Session Abstract – PMWC 2020 Silicon Valley


Epitopes are the foundation of efficacy in therapeutic antibody discovery. Antibody discovery is severely limited in the targets and epitopes that can be accessed with traditional practices. Advances in molecular simulation and machine learning can over-come these limitations and enable discovery of on-epitope antibodies for traditionally challenging targets.

 Session Chair Profile

Ph.D., Co-Founder & V.P. Technology, RubrYc Therapeutics

Biography
Dr. Greving has a passion and an awarded record for innovation in computation and laboratory integration. At RubrYc, he leads development of a unique machine learning backed epitope-selective antibody discovery platform for challenging targets. Dr. Greving founded his first company 20 years ago that developed software to deliver legacy mainframe data and algorithms to modern systems. Dr. Greving received a Ph.D. in Biochemistry in 2010. His thesis research helped establish the “Immunosignature” technology. Dr. Greving completed his metabolomics post-doctoral research at Scripps Research. Subsequently, Dr. Greving founded Nextval that developed a high-throughput mass spectrometry screening technology. These developments resulted in two prestigious awards: Society for Lab Automation and Screening (SLAS) 2012 “Innovation of the Year”, and R&D Magazine’s 2013 “Oscar of Innovation”. After Nextval, Dr. Greving joined HealthTell to commercialize the Immunosignature diagnostic. He then integrated HealthTell’s library platform with molecular simulation and machine learning to build RubrYc’s discovery platform.


 Speaker Profile

Ph.D., Cofounder, CIO, ATUM

Biography
As ATUM’s Co-founder and CIO, Dr. Sridhar Govindarajan leads the company's automation, machine learning and protein engineering efforts. He has more than 25 years of scientific computing experience. Prior to his current venture, Govindarajan led the computational research in optimizing directed evolution technologies at Maxygen, Inc., and was a Systems Architect at EraGen Biosciences. Dr.

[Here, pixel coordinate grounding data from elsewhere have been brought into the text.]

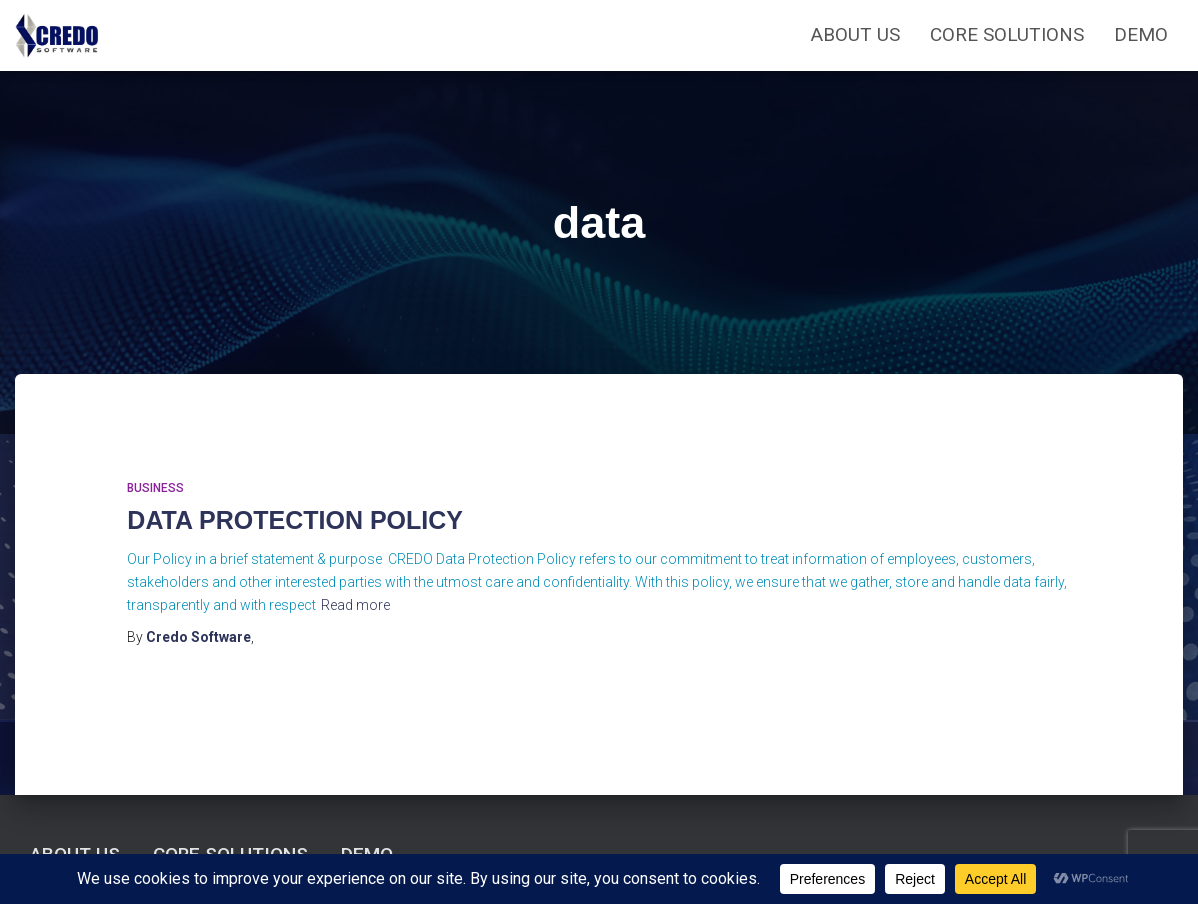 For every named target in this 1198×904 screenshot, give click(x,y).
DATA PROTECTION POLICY (295, 520)
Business (155, 488)
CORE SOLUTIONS (1007, 34)
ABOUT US (855, 34)
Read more (355, 605)
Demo (1141, 34) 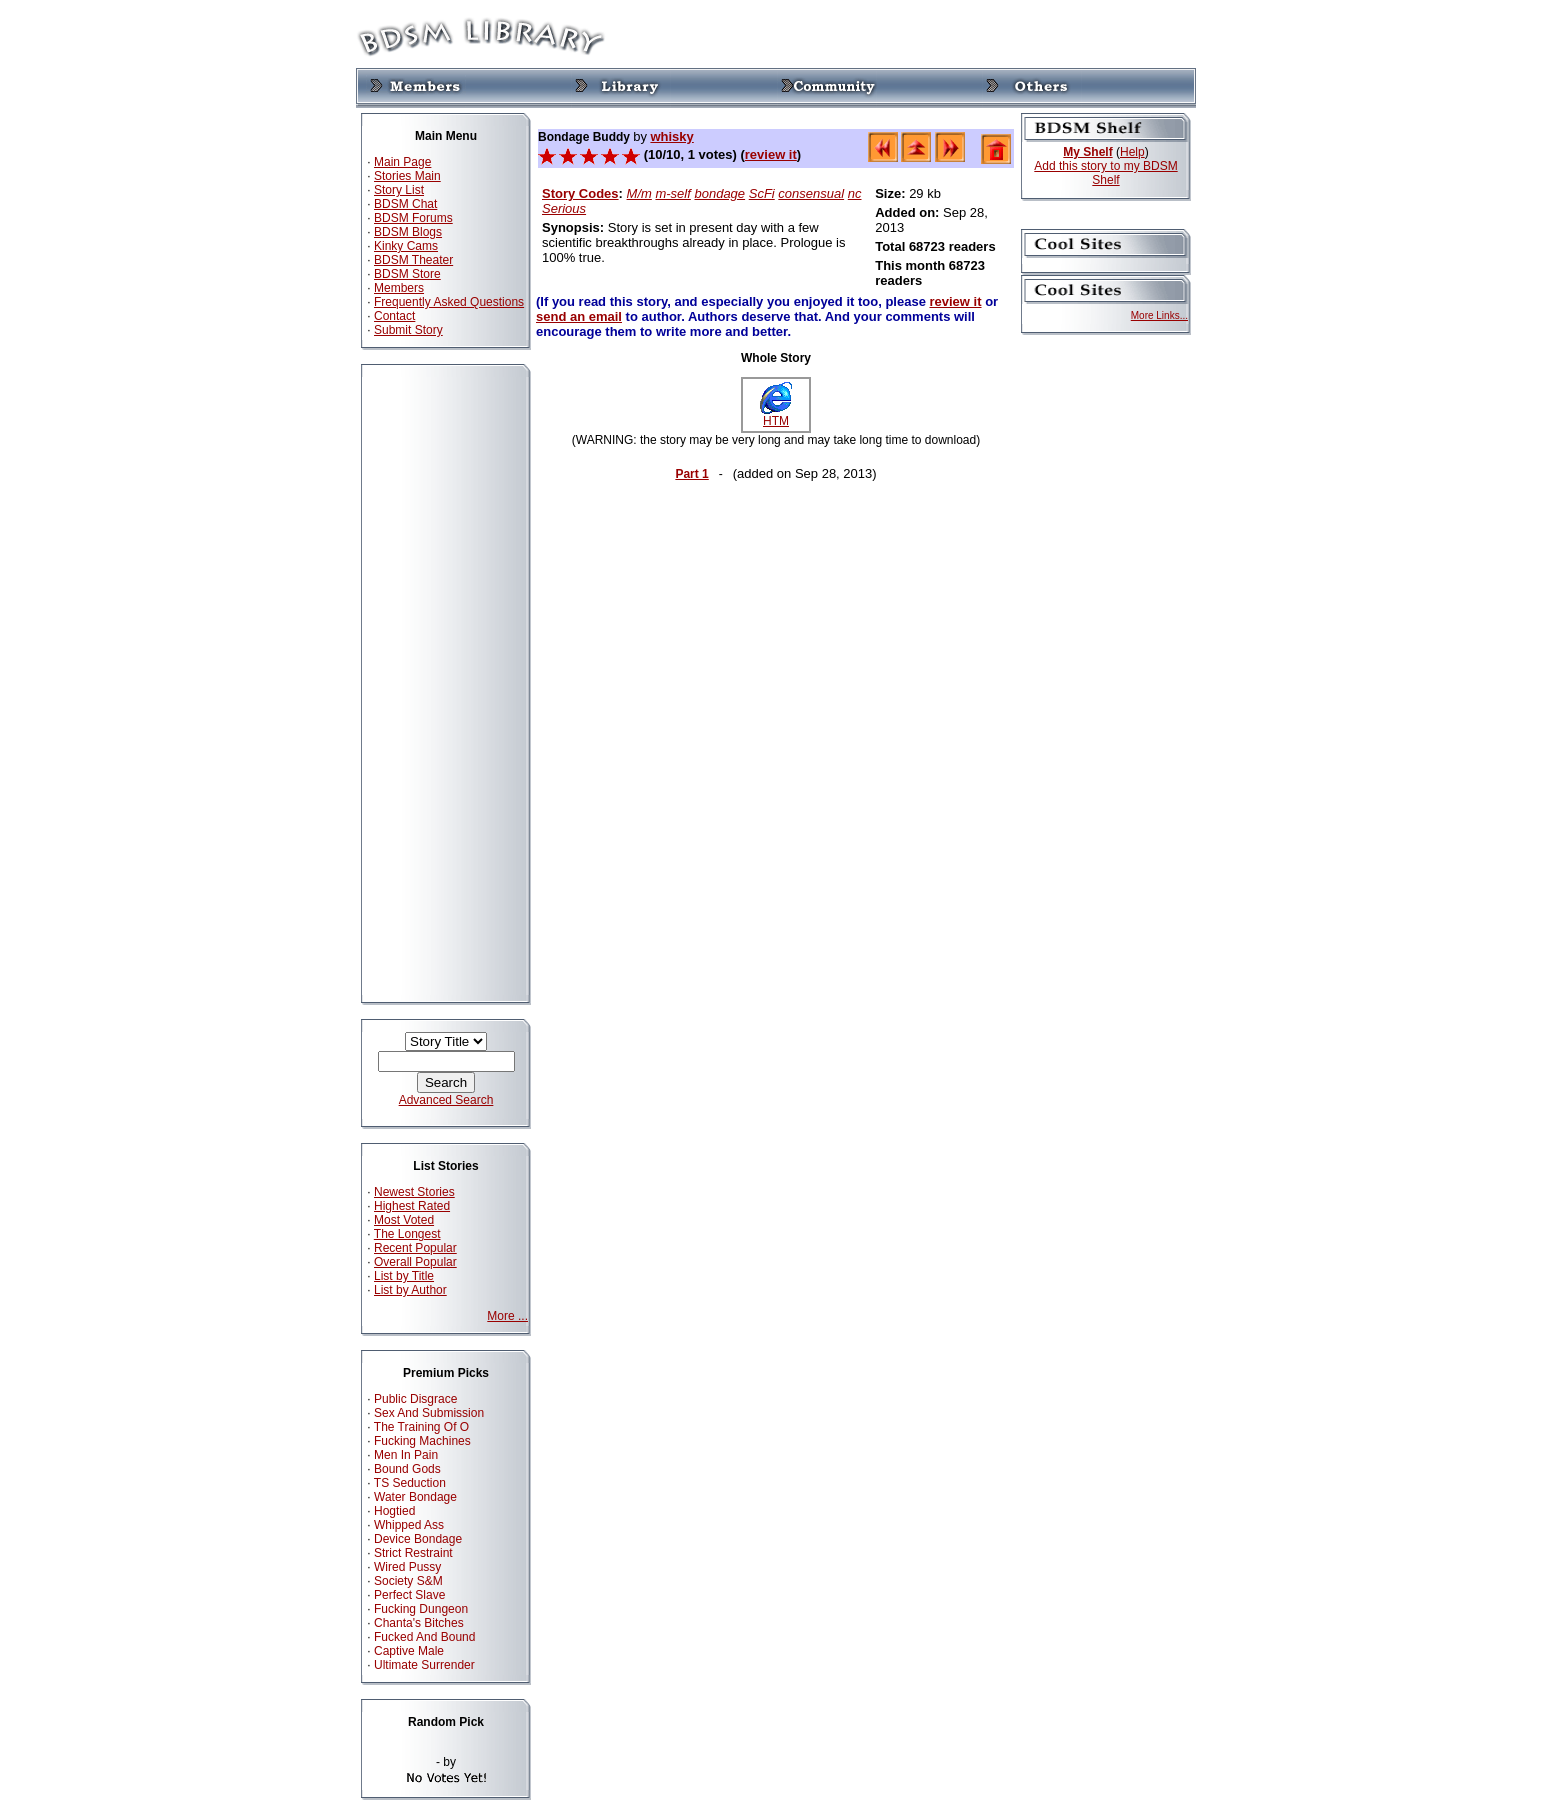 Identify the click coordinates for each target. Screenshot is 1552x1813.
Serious (564, 208)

Govindarajan has an undergraduate degree from the Indian Institute of Technology (IIT, Mumbai) and received his PhD in Computational Chemistry/Biophysics from the University of Michigan's Department of Chemistry.


 Speaker Profile

Ph.D., Machine Learning Scientist, RubrYc Therapeutics

Biography
Dr. Taguchi is an interdisciplinary scientist working at the intersection of biochemistry and artificial intelligence (AI). He is an author on more than 20 publications in peer-reviewed journals, an inventor on several machine learning patents, and has received a Ph.D. in Biophysics and Computational Biology for his research on magnetic resonance spectroscopy of protein complexes. Dr. Taguchi was awarded two postdoctoral fellowships, one from the National Institutes of Health to support his research at the Massachusetts Institute of Technology (MIT), and another from the Japan Society for the Promotion of Science for international studies in Japan. At MIT, Dr. Taguchi built machine learning algorithms for automating multi-dimensional signal processing tasks. He won two AI hackathon competitions hosted by MIT, leading him to co-found a startup called MatchLab that uses machine learning to standardize the dermatological image collection process. Dr. Taguchi currently develops AI technologies for antibody discovery at RubrYc Therapeutics.